Under California law, it implicates a public policy to terminate an employee's employment as a result of his or her reporting criminal activity. Here, the alleged misconduct involves a violation of the California Penal Code. Where the policy implicated is reflected in a provision of the Penal Code, the policy is deemed fundamental or substantial, and inures to the benefit of the public rather than merely serving the interests of individuals. Haney, 121 Cal. App. 4th at 642-43. This "reflects a duty imposed by law upon all employers in order to implement the fundamental public policies embodied in the state's penal statutes." Id. at 643. The Collier court also recognized that there is a compelling and "fundamental public interest in a workplace free from crime." Id. at 1127. "Attainment of this objective requires than an employee be free to call his or her employer's attention to illegal practices . . .." Id. at 1125. "Retaliation by an employer when an employee seeks to further this well-established public policy by responsibly reporting suspicions of illegal conduct to the employer seriously impairs the public interest." Id. at 1127.
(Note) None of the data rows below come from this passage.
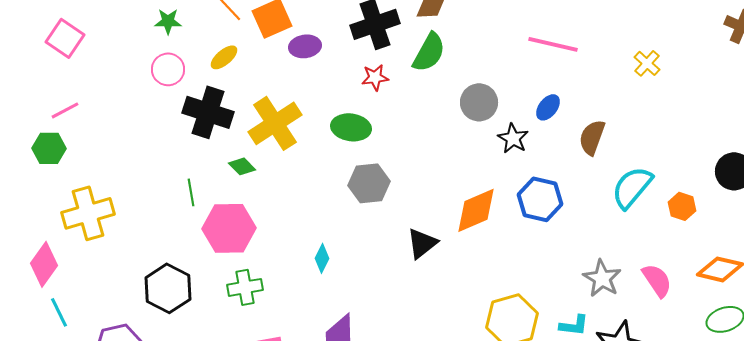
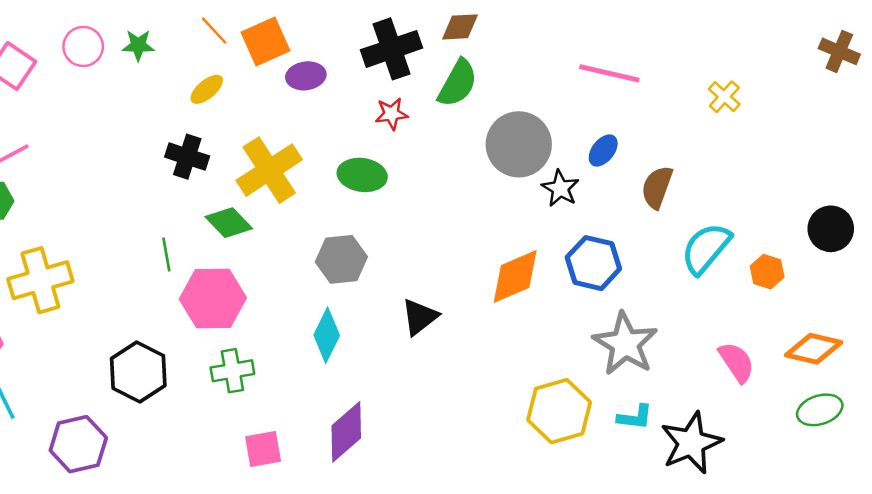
pink circle: (168, 69) -> (83, 46), moved
gray circle: (479, 102) -> (519, 144), size x1.4
black cross: (208, 112) -> (187, 157), size x0.7
green diamond: (242, 166) -> (229, 223), size x1.4
gray hexagon: (369, 183) -> (341, 259), moved
black triangle: (422, 243) -> (420, 317), moved
cyan diamond: (322, 258) -> (327, 335), size x1.5
gray star: (602, 278) -> (625, 344), moved, size x1.4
Against the backdrop of Haney and Collier, which explicitly acknowledge that reporting criminal activity implicates a public policy, Defendant's authorities are less compelling.

Rivera was decided before Haney, in which the California Court of Appeal held that reporting allegations of criminal fraud implicated public policy. 121 Cal.App.4th at 642-43. Moreover, the Rivera court relied exclusively on American Computer Corp. v. Superior Court, 213 Cal. App. 3d 664 (Cal. Ct. App. 1989), a case that the Collier court found to be inconsistent with later California cases. In American Computer, the California Court of Appeal held that a plaintiff, who reported suspected embezzlement within the company to his employer, could not allege that he was discharged in violation of public policy because no interest other than the employer's was served. 213 Cal. App. 3d at 668. The court in Collier first noted that the victim of the alleged misconduct in American Computer was the employer itself, rather than members of the public. Collier, 228 Cal. App. 3d at 1126. The court then noted that "[t]he court in American Computer focused on the absence of the employer's attempt to coerce the employee to engage in criminal conduct and the absence of a direct violation of a statute protecting the employee's rights." Id. (citing American Computer, 213 Cal. App. 3d at 668). However, as the Collier court noted, the California Supreme Court rejected the premise that a wrongful discharge in violation of public policy was limited to instances where the employer demanded that the employee engage in criminal conduct in Rojo v. Kliger, 52 Cal. 3d 65, 91 (Cal. 1990). "To the contrary, . . . an action for wrongful discharge will lie when, as here, the basis of the discharge contravenes a fundamental public policy." Id. Accordingly, "[t]he absence of such coercion and restraint does not defeat a legal action for wrongful termination." Collier, 228 Cal. App. 3d at 1127.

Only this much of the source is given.